Long before digital cameras came on the scene, I photographed copies of relatives' old family pictures to 35mm film. The original pictures were black and white, so I shot them in black and white. Recently, I bought a flat bed scanner which also handles film scanning. (Canon CanoScan 9900F, which was top of their line in 2004.)

I have been scanning the black and white film with the following settings:
Film: monochrome
Scan: gray scale
Resolution: 350dpi
Print size: 8x10 inches
Resulting scan file size: 10MB each
Sharpening ON, all other features (like dust correction, etc) OFF
Scan 24 frames at a time via a thumbnail interface (as opposed to scanning each frame 1 by 1)

The results have been mixed. Some negative frames come out attractive, but many scans are grossly dark or contrasty.

Then I tried scanning some frames with one change to the above:
Scan: color
Resulting scan file size: 35MB each

The results have sometimes been better. The images look more attractive. There is much better tone in the scan. One big problem, though, is that the file sizes are huge. A bigger problem is having to redo all these scans. (About 1000 frames!)

I'm stuck. Is there a way to scan black and white film and consistently get descent results, while still being reasonably fast? (Did I mention 1000 frames?) Should I start all over and scan in color?
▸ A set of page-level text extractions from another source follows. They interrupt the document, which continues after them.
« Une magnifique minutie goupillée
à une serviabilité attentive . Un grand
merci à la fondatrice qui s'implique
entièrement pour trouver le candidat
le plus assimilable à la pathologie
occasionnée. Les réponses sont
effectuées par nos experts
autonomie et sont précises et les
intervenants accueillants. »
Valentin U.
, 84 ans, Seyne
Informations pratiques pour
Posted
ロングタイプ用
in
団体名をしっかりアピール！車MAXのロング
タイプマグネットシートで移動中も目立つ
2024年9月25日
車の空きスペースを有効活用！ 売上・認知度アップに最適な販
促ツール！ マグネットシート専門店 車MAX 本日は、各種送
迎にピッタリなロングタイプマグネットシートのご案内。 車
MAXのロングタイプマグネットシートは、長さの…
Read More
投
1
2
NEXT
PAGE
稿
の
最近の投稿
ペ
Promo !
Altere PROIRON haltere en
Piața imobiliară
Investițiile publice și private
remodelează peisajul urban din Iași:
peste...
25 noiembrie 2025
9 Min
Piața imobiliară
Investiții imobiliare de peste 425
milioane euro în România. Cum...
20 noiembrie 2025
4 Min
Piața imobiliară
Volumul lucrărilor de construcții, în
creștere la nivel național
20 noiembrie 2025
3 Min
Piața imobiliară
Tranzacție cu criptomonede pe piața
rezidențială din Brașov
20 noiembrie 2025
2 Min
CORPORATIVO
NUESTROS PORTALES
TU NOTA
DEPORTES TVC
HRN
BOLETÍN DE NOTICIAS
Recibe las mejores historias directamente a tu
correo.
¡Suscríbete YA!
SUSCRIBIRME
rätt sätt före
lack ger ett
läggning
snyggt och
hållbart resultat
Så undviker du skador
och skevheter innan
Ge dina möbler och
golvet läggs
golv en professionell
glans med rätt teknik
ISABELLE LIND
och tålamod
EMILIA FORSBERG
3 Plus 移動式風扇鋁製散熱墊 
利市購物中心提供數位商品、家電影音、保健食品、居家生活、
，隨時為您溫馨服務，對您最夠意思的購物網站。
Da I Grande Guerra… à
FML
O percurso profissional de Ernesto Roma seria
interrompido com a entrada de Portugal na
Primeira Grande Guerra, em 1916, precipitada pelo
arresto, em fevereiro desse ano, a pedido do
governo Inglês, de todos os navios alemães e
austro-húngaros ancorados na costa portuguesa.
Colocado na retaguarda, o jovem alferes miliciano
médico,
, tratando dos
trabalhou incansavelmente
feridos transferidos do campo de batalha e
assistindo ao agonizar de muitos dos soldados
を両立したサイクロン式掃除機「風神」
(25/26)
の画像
Must I rescan every frame 1 by 1, setting lighting and contrast for each individual image?

Thank you for any advice.

theKiwi
25 January 2006, 01:41 PM
Could I please hear from people who have scanned old family photographs from black and white negative film? What did you do to get good looking scans?
We started out years ago with a SCSI scanner whose name I don't remember now that cost more than $1000. It had a transparency adapter with it. Results from that were only "middling".

Then about 5 years ago I bought what at that time was top of the line Minolta Scan Multi (had to get the scan multi to be able to deal with the hundreds of olde 6x6 negatives plus possibly thousands of 6 x 4.5 negs I had from a Pentax 645). This scanner cost $2000.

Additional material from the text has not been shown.